The Promised Land awaits: three-four years of pretending you’re happy while your inner-self longs for a normal university experience, talking in absurdities (‘sub-fusc’, ‘scaf’, ‘sconse’, ‘matriculash’… where does it end?) and living on the edge of a work-induced breakdown.

This is the space where I should congratulate you for getting in, then reassure you that you’ll have a wonderfully fulfilling and successful time here.

Friendly welcomes aren’t really my thing

I’m afraid, however, that friendly welcomes aren’t really my thing, so allow me to offer you some much needed advice that somehow the glossy brochures failed to mention.

First and foremost: work out the cliques in college early on.

In an ideal world, we’d all mingle as equals in an academic bubble of like-minded communitarianism.

Something to aim for..

The reality is that your college will no doubt be filled with jocks, Eton boys, Eton girls (girls who allow themselves to be treated like veritable road kill by the Eton types for the sake of social standing), geeks, pot-heads, role-players, scrabblers, “poon slayers”, do-gooders, moochers, “I can’t go outside because the sun gives me headaches”-ers…. ad infinitum (think I’ll give my imagination a break).

Who knows, maybe you’ll find some mates amongst this rabble, but for now, be attentive.

Secondly: remember that there’s a world outside of Oxford.

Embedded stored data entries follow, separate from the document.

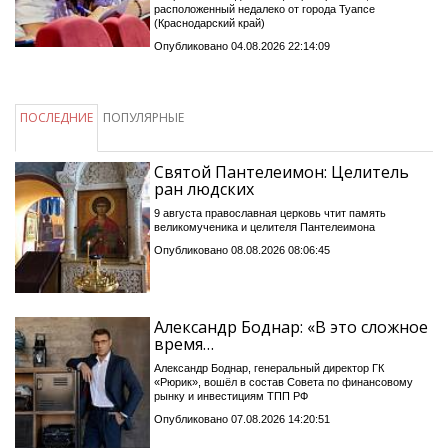
расположенный недалеко от города Туапсе
(Краснодарский край)
Опубликовано 04.08.2026 22:14:09
ПОСЛЕДНИЕ
ПОПУЛЯРНЫЕ
Святой Пантелеимон: Целитель
ран людских
9 августа православная церковь чтит память
великомученика и целителя Пантелеимона
Опубликовано 08.08.2026 08:06:45
Александр Боднар: «В это сложное
время…
Александр Боднар, генеральный директор ГК
«Рюрик», вошёл в состав Совета по финансовому
рынку и инвестициям ТПП РФ
Опубликовано 07.08.2026 14:20:51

And it doesn’t give a shit about your essay crisis, your drunken crewdate antics, or your perceived impoverishment (but Daddy, I only have an iphone 4!).

Just do your essay, stop trying to be a lad, and if you think you’re poor, go talk to one of the numerous tramps around Oxford and see how you compare.

Cardinal rule: be suspicious, very suspicious.

Hacks, despite their friendly and approachable exterior, are heartless robots that will make you crave the complete erosion of democracy if only it would stop them from badgering you.

Second/third year being overly friendly? They want something of you/to put something in you. Expect the worst.

Finally: be nice to your scout.

Goes without saying really. Even if he does hoard your most beloved possessions over the course of the year before publicly leaving it out in a box entitled: “Unclaimed property, help yourself” (it happens).

But the reason you should treat him/her well should really be because you’re a decent person, not because you require room service to match that of your maid back home.